**TO DO:**
Please copy each line of the listing that includes the string "Mérleg".

**DATA UNDER STUDY:**
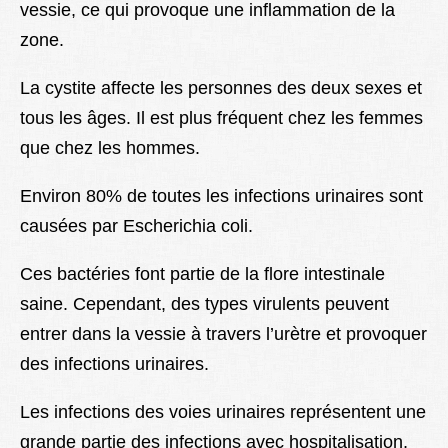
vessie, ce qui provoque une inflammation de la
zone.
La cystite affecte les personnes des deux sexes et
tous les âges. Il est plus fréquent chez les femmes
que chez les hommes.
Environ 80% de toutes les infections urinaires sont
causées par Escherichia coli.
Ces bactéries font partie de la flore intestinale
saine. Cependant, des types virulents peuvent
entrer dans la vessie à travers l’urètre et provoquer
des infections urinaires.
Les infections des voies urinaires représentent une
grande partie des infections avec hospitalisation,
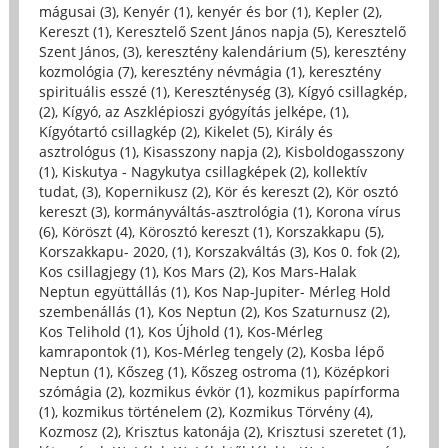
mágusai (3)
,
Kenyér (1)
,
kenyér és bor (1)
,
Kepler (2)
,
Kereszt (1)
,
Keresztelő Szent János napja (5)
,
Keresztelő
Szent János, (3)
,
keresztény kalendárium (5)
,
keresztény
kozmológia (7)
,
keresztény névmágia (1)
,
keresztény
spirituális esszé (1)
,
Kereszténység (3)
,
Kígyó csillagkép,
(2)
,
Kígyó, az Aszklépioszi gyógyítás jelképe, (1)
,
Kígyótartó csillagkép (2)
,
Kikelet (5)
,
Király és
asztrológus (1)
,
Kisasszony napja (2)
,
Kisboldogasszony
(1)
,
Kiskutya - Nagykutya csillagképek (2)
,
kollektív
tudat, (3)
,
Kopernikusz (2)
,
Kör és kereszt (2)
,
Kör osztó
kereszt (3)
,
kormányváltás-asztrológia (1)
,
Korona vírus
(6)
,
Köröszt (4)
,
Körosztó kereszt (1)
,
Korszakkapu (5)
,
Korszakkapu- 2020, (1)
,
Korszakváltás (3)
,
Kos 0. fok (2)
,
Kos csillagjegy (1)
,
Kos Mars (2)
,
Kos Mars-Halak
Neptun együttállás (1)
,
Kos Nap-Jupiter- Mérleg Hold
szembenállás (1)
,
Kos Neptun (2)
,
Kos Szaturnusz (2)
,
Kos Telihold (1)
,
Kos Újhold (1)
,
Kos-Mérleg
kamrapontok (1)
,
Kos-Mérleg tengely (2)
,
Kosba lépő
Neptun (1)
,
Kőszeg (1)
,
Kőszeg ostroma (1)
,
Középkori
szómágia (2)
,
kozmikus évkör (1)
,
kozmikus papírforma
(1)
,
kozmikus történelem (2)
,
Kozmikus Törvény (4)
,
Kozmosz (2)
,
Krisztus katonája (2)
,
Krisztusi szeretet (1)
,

==

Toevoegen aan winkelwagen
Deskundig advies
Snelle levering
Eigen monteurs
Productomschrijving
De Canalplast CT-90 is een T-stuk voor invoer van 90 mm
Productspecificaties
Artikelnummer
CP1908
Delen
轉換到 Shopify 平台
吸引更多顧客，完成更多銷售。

--

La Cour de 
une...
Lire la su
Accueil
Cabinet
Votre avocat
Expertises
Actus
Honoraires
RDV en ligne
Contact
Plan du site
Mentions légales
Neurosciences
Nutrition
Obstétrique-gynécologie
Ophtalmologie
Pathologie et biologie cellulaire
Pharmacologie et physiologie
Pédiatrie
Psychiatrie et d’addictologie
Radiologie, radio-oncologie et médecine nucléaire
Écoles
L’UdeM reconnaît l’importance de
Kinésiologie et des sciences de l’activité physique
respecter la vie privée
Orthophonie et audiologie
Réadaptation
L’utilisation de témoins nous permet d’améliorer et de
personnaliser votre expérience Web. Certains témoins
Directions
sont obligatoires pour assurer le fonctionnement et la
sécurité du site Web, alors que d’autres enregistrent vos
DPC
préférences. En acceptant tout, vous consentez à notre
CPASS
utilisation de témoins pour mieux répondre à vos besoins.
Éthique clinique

**FINAL ANSWER:**
Kos Nap-Jupiter- Mérleg Hold
Kos-Mérleg
Kos-Mérleg tengely (2)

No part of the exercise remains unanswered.